-- INPUT MATERIAL follows --
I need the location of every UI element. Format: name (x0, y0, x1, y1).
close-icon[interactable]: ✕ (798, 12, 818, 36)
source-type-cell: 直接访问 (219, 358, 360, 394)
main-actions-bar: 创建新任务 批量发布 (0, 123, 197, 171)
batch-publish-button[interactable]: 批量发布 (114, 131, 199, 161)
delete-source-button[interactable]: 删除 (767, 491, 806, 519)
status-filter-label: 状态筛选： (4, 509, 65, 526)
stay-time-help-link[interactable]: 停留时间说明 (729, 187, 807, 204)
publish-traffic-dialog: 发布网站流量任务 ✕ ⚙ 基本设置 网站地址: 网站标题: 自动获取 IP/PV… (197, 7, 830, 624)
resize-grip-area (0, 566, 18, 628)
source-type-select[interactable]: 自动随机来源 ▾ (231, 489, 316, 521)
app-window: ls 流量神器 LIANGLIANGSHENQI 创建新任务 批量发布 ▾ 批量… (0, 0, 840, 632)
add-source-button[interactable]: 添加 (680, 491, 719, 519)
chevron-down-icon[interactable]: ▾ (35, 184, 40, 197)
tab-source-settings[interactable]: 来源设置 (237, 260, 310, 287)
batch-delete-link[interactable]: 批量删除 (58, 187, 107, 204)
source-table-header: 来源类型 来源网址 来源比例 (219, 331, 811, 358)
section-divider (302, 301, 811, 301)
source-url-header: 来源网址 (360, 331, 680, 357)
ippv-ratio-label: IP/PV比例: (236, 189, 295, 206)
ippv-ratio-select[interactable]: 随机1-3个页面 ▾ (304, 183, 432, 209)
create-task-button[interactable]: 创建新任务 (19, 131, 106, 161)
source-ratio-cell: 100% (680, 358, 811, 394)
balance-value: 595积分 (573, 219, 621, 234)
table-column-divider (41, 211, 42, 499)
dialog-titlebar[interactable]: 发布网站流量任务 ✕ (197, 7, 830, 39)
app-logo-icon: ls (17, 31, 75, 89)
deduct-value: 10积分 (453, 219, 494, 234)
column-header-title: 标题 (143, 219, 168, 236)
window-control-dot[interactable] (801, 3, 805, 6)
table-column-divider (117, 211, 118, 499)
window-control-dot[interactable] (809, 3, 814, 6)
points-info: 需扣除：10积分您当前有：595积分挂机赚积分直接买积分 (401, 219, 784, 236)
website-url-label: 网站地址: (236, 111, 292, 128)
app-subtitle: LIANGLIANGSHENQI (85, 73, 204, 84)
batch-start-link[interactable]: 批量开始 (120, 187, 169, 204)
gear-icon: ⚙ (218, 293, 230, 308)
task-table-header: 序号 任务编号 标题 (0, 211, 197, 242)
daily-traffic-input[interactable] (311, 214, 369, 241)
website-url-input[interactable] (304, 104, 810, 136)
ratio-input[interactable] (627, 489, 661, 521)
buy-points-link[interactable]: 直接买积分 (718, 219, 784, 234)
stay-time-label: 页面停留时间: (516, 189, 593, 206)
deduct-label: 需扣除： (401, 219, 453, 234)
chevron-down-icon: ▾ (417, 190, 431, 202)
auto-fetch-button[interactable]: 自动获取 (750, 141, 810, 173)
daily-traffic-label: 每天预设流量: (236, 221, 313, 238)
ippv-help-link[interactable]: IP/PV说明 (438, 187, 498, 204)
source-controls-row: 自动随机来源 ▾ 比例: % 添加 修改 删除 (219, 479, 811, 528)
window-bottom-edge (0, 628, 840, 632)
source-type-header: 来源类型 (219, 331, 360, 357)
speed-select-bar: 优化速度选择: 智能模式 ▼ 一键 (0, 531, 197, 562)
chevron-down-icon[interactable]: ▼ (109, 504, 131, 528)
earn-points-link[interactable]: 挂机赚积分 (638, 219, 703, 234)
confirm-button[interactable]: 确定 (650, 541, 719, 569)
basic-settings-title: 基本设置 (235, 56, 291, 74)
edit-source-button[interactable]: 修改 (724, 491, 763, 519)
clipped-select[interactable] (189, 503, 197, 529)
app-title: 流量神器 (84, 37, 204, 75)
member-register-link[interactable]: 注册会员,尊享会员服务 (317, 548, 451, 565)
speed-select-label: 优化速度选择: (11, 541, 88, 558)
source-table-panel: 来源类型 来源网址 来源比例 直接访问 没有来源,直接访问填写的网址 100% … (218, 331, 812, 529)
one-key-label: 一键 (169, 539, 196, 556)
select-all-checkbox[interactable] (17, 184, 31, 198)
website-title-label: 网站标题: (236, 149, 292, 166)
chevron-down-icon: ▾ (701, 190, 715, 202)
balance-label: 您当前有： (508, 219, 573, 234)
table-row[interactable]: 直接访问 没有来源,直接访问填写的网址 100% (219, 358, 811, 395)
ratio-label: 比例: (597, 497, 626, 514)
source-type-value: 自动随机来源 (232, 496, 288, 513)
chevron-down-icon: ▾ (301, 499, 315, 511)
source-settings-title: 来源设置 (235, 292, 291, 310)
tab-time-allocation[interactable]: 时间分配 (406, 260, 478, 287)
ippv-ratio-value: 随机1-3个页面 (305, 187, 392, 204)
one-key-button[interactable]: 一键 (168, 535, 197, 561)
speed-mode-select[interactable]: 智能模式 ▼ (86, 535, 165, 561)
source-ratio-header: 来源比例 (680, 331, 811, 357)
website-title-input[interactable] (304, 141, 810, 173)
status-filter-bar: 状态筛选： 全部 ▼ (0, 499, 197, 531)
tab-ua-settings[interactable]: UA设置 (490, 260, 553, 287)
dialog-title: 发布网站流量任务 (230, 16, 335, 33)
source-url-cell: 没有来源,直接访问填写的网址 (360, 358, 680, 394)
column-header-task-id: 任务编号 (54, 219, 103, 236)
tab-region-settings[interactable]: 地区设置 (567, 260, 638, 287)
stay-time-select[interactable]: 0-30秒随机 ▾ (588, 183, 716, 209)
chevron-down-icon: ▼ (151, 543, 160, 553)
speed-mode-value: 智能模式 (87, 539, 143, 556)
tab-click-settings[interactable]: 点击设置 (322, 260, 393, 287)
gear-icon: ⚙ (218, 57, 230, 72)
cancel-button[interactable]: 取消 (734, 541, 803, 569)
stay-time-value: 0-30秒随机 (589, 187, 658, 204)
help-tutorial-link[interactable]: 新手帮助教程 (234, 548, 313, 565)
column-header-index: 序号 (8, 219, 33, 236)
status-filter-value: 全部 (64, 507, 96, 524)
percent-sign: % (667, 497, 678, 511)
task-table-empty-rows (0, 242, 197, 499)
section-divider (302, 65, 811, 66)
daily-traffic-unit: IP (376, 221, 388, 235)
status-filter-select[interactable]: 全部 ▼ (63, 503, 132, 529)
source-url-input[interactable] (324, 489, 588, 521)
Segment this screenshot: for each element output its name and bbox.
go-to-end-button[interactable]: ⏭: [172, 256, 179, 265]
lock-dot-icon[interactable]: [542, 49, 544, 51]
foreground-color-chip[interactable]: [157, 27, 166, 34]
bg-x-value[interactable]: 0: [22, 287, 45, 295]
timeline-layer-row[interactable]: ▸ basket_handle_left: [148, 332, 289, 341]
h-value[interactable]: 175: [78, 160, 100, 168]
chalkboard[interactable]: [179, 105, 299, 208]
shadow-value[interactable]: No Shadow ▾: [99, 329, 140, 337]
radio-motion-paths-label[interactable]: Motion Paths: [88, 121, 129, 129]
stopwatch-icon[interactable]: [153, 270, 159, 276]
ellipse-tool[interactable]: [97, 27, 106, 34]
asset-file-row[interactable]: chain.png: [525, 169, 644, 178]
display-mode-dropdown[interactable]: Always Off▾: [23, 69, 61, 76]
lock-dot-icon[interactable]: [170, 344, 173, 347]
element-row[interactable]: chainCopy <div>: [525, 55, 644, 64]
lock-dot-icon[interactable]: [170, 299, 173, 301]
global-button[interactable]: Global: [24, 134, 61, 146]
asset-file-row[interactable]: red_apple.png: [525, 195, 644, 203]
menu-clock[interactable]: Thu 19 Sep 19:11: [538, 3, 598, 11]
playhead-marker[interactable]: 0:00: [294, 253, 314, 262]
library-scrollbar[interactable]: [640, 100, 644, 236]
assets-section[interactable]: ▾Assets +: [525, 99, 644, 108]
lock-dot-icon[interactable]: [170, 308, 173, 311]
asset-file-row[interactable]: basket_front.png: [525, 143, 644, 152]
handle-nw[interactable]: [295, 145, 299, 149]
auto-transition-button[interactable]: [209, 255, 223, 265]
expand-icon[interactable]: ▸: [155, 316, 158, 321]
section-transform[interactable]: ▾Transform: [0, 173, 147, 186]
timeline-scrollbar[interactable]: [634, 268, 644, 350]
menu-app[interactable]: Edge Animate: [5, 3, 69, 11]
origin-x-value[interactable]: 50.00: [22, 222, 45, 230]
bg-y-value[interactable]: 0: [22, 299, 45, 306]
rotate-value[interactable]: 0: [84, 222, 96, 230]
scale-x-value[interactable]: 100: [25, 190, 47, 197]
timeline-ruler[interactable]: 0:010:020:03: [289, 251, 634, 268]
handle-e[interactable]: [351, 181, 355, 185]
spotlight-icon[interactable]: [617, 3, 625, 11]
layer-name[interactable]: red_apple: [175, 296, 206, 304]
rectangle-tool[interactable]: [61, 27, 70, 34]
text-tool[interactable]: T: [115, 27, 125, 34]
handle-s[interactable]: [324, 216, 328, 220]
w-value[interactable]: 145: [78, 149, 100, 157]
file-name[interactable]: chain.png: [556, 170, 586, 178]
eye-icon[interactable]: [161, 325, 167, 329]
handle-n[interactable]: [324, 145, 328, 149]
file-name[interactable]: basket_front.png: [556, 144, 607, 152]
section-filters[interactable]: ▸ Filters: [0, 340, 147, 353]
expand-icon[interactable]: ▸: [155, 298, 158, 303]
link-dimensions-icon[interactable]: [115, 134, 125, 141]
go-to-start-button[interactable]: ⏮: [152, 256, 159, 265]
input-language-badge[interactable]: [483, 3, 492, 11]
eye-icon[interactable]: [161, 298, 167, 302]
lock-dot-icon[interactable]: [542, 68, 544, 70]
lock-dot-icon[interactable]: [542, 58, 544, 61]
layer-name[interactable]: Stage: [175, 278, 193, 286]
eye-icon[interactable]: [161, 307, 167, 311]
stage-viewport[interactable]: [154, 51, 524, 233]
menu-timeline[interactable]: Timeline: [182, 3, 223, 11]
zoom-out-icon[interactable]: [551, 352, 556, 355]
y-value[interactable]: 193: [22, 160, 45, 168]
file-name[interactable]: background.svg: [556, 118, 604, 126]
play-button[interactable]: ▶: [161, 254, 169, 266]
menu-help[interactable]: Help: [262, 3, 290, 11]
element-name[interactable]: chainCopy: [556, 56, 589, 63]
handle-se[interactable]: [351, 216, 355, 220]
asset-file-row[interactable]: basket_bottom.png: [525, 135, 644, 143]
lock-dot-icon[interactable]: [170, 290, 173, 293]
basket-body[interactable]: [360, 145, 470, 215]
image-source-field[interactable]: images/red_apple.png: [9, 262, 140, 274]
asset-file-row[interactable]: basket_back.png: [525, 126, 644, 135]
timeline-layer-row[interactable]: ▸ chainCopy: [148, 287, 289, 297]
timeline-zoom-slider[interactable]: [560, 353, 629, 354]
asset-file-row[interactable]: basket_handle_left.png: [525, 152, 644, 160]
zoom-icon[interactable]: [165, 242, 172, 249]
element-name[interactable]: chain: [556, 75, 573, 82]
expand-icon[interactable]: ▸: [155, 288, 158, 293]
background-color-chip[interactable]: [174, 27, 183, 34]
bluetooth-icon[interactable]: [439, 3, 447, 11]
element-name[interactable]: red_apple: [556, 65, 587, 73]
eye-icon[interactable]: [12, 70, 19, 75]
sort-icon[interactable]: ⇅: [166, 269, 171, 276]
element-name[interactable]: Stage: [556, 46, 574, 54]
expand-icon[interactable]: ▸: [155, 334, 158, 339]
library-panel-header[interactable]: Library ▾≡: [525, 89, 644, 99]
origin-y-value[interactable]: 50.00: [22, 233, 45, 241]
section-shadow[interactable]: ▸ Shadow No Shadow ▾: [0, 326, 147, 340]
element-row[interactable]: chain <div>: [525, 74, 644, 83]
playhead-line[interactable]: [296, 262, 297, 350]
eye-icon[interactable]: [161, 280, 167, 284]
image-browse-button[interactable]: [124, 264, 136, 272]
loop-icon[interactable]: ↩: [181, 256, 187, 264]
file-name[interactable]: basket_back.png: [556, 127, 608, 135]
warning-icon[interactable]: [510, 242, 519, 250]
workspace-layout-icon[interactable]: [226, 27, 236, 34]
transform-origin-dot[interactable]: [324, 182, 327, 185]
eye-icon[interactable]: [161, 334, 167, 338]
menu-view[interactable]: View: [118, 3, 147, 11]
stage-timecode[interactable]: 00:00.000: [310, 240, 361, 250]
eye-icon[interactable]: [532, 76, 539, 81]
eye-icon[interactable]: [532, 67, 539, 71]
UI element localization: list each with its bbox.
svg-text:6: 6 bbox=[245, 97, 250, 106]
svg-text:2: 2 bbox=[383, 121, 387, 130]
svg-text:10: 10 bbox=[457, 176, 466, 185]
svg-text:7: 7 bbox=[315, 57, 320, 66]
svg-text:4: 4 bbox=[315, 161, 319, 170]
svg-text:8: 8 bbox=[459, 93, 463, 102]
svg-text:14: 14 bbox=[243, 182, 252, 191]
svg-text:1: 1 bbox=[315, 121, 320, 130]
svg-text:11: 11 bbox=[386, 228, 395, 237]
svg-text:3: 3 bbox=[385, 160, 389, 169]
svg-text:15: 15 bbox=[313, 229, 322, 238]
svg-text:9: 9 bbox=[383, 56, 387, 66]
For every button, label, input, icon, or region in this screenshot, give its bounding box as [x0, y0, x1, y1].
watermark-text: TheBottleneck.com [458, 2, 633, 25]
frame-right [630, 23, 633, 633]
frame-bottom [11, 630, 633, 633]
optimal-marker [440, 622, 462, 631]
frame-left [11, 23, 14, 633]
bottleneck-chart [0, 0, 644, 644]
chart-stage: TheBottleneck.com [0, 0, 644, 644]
-- INPUT MATERIAL concluded --
__INSTRUCTIONS FOR THE TASK__. Say how many lines above include "publish", please, and nothing else.

__THE COMPLETED TASK__. 2